For those of us privileged to witness the moment of birth, we have the opportunity not only to ameliorate the burden of death, disease, and disability, but also to promote individual well-being and joy in society. Neonatology, perceived as a pediatric subspecialty in recent decades, has existed through millennia as a tribal role borne largely by peer women birth attendants present in pregnancy and the puerperium. Disease burden in newborns has shifted to various providers in all manner of healthcare systems due to a wide spectrum of heterogeneity in 4newborn disease, complicated by resurgence of infectious disease (e.g., congenital syphilis in high-risk populations), novel viral diseases (H1N1, ZIKV, and hepatitis C), improved knowledge of rare disease (metabolic, genetic, environmental, or other largely unknown etiology), and novel application of surgical and nonsurgical [e.g., total body cooling (TBC)] technologies. Much disease burden accrues to infants born into disadvantaged populations with substance use and/or mental health and hygiene disorders.
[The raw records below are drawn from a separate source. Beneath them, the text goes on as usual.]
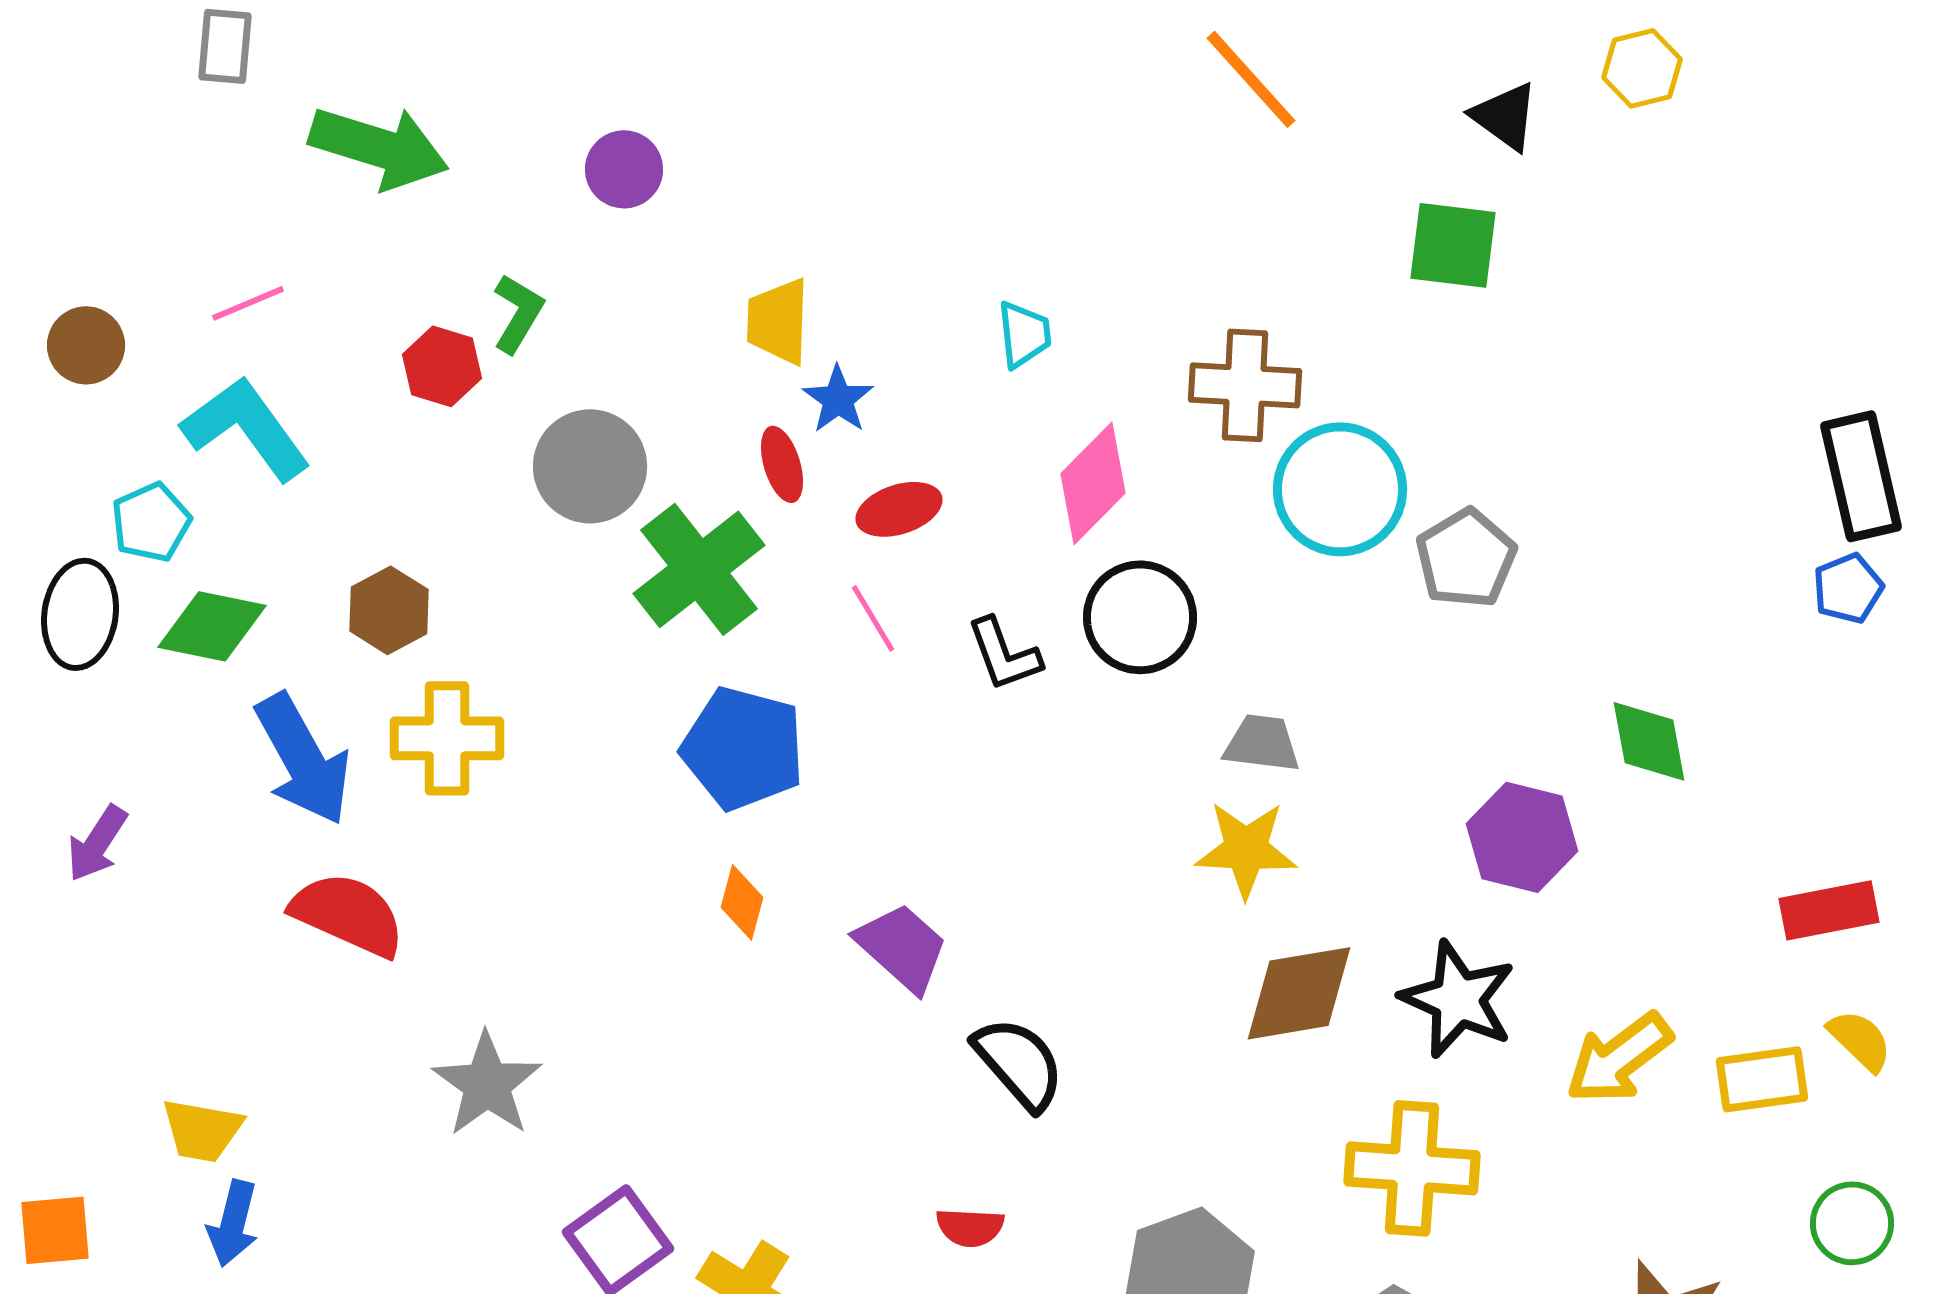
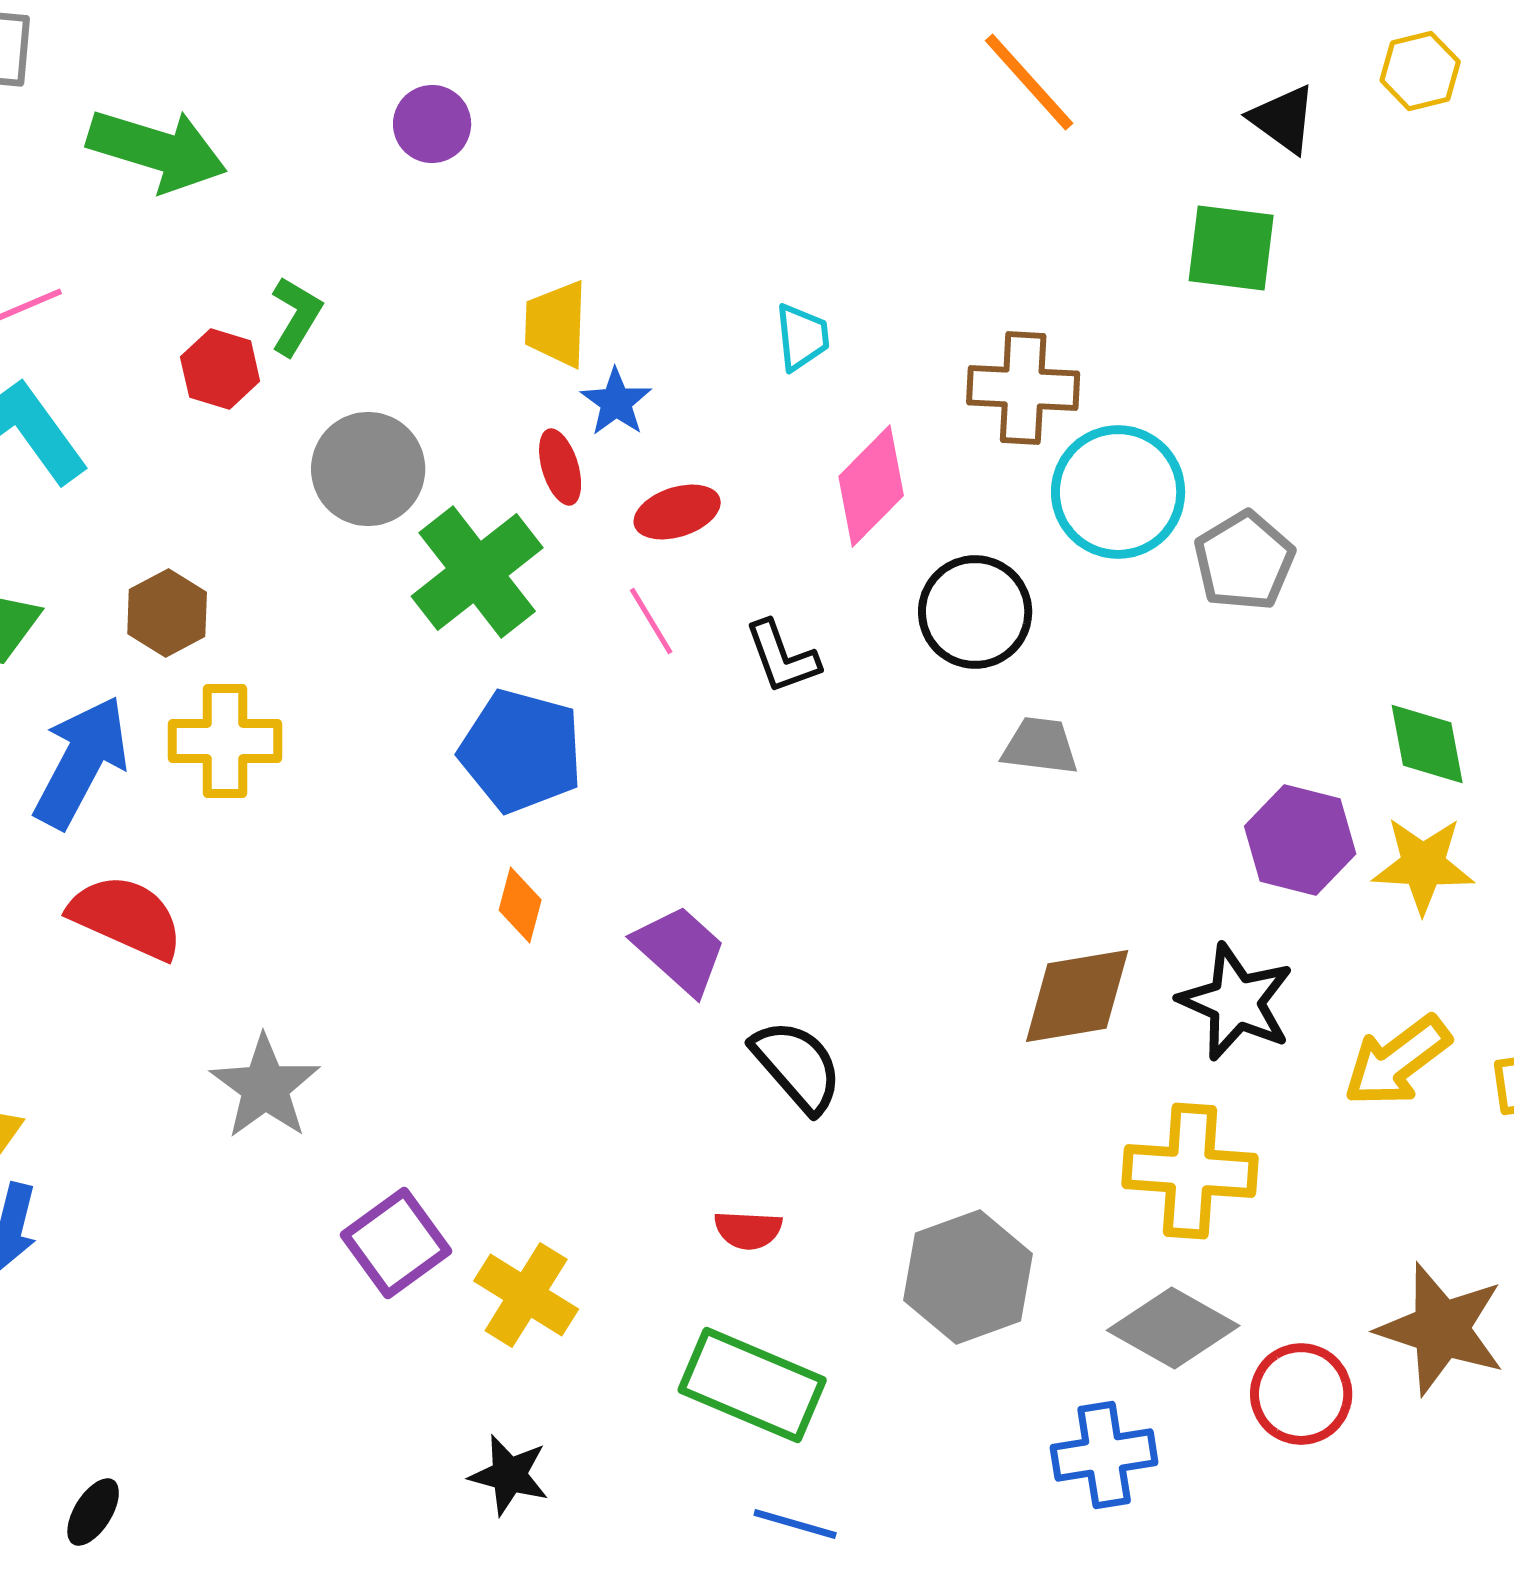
purple circle: (624, 169) -> (432, 124), moved
black circle: (1140, 617) -> (975, 612), moved
blue arrow: (303, 759) -> (81, 762), turned -123
yellow star: (1246, 849) -> (1423, 865), moved

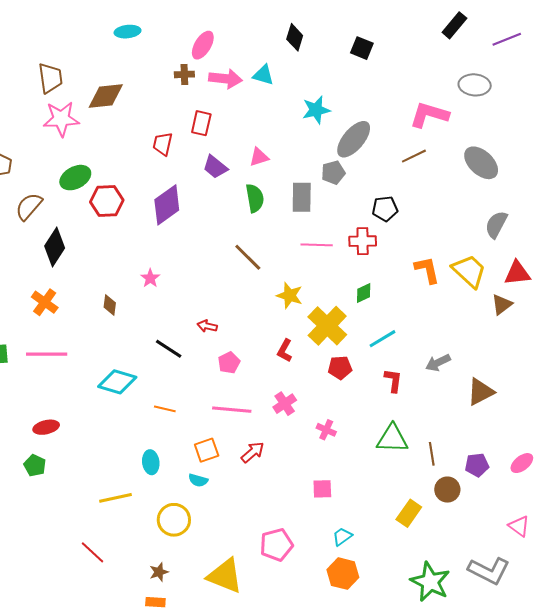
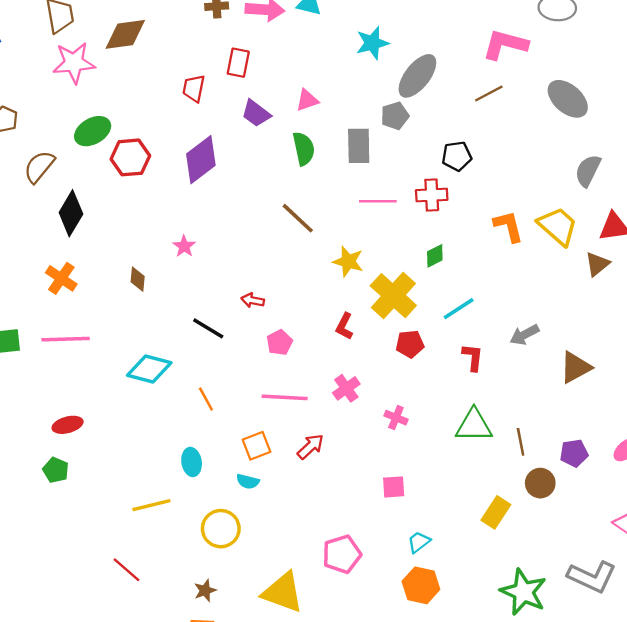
orange line: (165, 409) -> (206, 399), turned 50

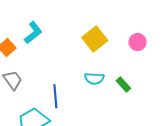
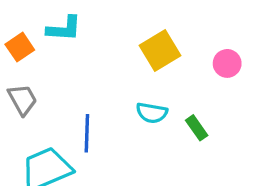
cyan L-shape: (33, 33) -> (64, 29), turned 35

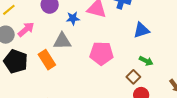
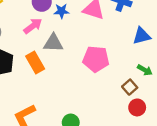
blue star: (73, 18) -> (61, 11), moved
pink arrow: (26, 29) -> (33, 26), moved

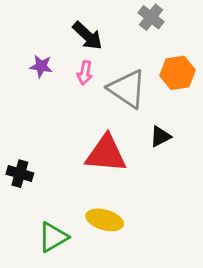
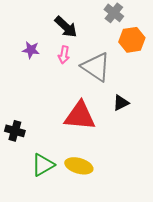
orange hexagon: (178, 73) -> (132, 40), moved
green triangle: (53, 237) -> (43, 165), moved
Newborn medicine provides much opportunity for improved global health in this age of information and big data. We “labor” in a time and place, fraught with tedium, inequity, ethical dilemma, uncertainty, and exhaustion, and yet that joyous moment of birth is a daily reminder that every great journey, in personhood, deserves a healthy beginning.
 
ART, SCIENCE, AND HUMANITIES
Nowhere in human medicine is the complex interplay between art, science, and humanity more evident than in our nascent field of newborn medicine. Birthing is a normal physiological process, accompanied by the evolution of care to help both mother and child achieve a peaceful and healthy transition and to promote bonding of the mother-child couplet, eventually leading to a more united family and society. A significant proportion of these births are complicated by maternal, fetal, neonatal, or other disease. The increasingly stratified societies of today, with our microclimates of abundance and despair, make it difficult to generate solutions across socioeconomic boundaries and geopolitical axes. The age of information is transformative in that we can learn from experience in different parts of the world and bring it to bear relevance to our local environment and prioritize development of local programs and solutions.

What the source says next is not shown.